Mushroom Identification

Some Helpful Hints about Mushroom Identification
Mushroom identification is vitally important if you are determining, for example, if a particular species is edible or not, and what properties it possesses. It’s not as easy as you might think, and you need to be very detailed in your information-gathering.
Once you collect your mushrooms and you have written down important points about their unique features, you can begin comparing your descriptions with descriptions found in mushroom identification guide books. You can’t have too many guides; some may have information for you that is lacking in others.
The easiest method of mushroom identification is through using scientific guidelines that can be found in many mushroom guides. You will use what the guides call “keys” - selecting specific traits of each mushroom until you can identify them. Comparing your mushrooms to pictures in books may sound easy, but it is actually the least accurate means of mushroom identification. Photos can’t show you each detail about the mushrooms in them, so you may make comparisons and simply select one that is the same color as one of yours, for instance. Using keys allows you to hone in on many aspects of the mushroom’s structure until you pin down its actual type.
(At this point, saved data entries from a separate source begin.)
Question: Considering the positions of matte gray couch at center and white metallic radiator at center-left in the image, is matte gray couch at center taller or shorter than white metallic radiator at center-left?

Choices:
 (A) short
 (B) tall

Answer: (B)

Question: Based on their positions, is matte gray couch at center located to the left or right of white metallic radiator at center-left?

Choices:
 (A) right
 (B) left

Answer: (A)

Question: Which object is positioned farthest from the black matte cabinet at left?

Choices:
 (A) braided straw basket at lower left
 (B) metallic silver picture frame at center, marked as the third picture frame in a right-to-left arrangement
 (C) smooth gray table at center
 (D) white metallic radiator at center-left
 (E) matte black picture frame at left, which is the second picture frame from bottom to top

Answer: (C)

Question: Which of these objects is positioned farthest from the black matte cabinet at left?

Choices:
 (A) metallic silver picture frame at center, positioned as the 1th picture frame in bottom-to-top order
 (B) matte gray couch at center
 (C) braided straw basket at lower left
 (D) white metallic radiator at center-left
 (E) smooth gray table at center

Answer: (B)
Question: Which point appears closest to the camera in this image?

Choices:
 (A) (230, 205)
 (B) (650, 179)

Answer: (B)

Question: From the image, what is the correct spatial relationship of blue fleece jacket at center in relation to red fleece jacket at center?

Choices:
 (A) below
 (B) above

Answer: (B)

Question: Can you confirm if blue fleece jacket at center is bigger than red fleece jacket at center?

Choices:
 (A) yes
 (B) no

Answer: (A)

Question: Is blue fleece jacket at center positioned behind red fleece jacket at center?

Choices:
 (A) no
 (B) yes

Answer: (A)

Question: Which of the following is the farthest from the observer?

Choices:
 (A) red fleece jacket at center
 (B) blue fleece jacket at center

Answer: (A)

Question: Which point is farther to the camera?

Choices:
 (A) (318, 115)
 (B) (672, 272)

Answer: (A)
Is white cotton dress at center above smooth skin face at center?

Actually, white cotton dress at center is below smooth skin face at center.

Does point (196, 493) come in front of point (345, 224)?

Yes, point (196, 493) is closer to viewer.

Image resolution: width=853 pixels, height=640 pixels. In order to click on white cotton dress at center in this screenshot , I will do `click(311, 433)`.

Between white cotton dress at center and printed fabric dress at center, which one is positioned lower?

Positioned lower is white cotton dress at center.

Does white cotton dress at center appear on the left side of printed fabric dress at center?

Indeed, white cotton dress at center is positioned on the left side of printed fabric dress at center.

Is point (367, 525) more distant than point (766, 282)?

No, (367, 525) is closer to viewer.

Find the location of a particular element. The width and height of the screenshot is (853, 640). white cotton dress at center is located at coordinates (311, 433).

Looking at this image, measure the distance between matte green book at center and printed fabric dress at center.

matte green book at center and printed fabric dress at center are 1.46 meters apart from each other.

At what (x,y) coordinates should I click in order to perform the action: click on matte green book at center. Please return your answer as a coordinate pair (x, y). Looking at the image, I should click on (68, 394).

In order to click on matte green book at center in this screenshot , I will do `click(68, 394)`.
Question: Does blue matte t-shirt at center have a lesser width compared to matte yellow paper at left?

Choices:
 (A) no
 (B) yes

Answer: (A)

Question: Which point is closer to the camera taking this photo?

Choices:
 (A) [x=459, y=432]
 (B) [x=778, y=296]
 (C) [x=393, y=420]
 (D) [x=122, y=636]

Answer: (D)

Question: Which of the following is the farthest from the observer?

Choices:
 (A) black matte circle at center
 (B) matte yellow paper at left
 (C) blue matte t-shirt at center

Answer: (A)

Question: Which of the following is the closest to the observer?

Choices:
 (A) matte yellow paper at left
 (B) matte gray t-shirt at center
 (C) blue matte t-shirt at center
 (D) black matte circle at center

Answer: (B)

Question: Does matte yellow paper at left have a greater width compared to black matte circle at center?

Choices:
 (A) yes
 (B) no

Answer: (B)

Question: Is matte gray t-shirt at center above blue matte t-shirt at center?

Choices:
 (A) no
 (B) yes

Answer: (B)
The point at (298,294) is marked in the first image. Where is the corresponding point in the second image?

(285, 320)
After you have used the keys to determine some of the possibilities for identification, be sure to compare carefully the description you wrote for your mushroom to those in the guides to mushroom identification. This process is in some ways like fingerprinting – comparing whorls and swirls, and arriving at common points. Each mushroom that you picked and brought home needs to be matched to an individual mushroom in the guide books, and your objectivity was maintained because you wrote down your descriptions before you read some in the guides that may have sounded similar to yours.
Many times, despite your best efforts, the identification process will not succeed. Mushroom identification is somewhat of an art form, and sometimes identifying a particular mushroom may be hard - and sometimes not possible at all. This may be frustrating to outdoorsmen who use bird guides and tree guides and can find what they are looking for with relative ease. But there are many more variables where mushrooms are concerned. When it comes to mushrooms, you may need to use a microscope, and the exact number of mushroom species is actually not even known.
After you practice mushroom identification, you will at least be able to identify some of the mushrooms you bring home, but probably not all of them. And the more practice you get, the more species you will be able to identify.
If you find yourself getting frustrated, take heart – you’re not alone. Experts sometimes have to give up on identifying a particular specimen. It happens to the best of us.